The post-floods supply disruptions, which were the key cause of inflation, were of a temporary nature but inflation still remained in the double digits, it said.

The report said the overall transfers through programmes for protecting the poor and vulnerable had registered a mixed trend. The amount disbursed through different programmes, including budgetary and non-budgetary transfers, was Rs25.47 billion, showing a slight increase of one per cent in the disbursements as of the third quarter of 2010-11 against the same period of the previous year.

“The total beneficiaries of all these programmes were 3.05 million, showing a high decrease of 39 per cent.”

In the manufacturing sector, regardless of strong demand, supply side bottlenecks hampered the production levels and led to a significant slowdown in industrial growth. Although the post-flood hike in consumer price indicator inflation has largely receded, inflation is stubborn.

The energy deficit due to gas supply constraints and rising furnace oil prices also hampered growth. The real sector performance was adversely affected by growing macroeconomic imbalances, especially fiscal deficit and inflation.

“Another worrisome trend was the decline in investment for a third consecutive year.”

On the positive side, the only growth stimulus came from the external front. The recovery in developed economies helped boost textile and leather exports and led to a record inflow of remittances.

The report said that containing the fiscal deficit appeared to be a very difficult task. Although the government had managed to restrain spending, revenue growth had been weak.

Most of the development expenditures have been cut in order to divert money to more urgent needs on limited budgetary resources.

To finance a widening budget deficit, the government had to resort to domestic sources as external inflows remained quite low. “This practice has posed serious implications for domestic debt management.”

The report said the future projections for inflation were still high on account of various factors at the national and international levels.

An expected increase in global commodity and oil prices, in domestic fuel prices and electricity tariff and removal of various subsidies raised prospects of high inflation in the near future. The only relief in inflation will be seen from food on account of decline in wheat and sugar prices.

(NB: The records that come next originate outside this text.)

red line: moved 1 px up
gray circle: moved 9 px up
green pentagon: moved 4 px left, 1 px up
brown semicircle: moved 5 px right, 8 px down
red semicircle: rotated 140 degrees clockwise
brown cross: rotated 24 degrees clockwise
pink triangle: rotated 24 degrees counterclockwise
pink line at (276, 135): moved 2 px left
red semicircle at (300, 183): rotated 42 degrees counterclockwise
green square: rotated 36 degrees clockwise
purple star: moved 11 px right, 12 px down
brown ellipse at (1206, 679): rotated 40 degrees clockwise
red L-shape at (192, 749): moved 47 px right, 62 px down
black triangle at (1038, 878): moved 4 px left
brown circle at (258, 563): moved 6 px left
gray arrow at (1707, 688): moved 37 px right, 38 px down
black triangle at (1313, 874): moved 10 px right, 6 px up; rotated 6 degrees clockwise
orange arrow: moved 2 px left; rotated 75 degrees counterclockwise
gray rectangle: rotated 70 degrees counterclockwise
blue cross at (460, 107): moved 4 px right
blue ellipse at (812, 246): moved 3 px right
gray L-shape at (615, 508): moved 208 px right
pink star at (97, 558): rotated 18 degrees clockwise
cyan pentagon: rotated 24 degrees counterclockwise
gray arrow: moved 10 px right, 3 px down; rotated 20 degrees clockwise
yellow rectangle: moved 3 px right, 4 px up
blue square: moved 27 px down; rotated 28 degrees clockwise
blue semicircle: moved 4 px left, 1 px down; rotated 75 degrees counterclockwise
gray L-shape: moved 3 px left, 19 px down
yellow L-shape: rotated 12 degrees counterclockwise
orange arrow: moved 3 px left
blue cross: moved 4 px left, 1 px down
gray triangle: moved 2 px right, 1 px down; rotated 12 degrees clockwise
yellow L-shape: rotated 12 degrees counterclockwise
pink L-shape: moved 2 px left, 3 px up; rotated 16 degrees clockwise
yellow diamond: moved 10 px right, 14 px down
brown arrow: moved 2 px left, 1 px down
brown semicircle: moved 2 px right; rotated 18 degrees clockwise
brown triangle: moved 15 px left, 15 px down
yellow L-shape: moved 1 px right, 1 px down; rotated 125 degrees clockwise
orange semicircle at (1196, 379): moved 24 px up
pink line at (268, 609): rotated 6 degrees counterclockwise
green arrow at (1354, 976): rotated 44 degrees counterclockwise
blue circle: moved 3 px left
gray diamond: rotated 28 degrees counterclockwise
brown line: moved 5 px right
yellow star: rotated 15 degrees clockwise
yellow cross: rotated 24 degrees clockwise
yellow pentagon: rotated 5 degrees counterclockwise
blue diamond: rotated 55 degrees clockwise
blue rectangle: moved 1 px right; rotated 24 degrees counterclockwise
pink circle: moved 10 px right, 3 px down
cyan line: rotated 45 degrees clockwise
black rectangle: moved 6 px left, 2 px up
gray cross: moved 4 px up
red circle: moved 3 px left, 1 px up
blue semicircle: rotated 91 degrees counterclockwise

Expenditure in eight of 17 sectors contracted sharply when compared with the previous year.

“The largest drop in expenditure was observed in low-cost housing, 86 per cent. The People`s Works Programme, population planning and rural development also underwent 20-39 per cent decline. Reduction in expenditure in the remaining sectors was of one to seven per cent.

Development expenditures “witnessed massive reductions in all provinces except Balochistan and also at the federal level”.

Although current expenditures increased, the effect was neutralised by reduced development spending.

Development expenditures in Punjab suffered the biggest cuts, followed by Khyber Pakhtunkhwa and Sindh.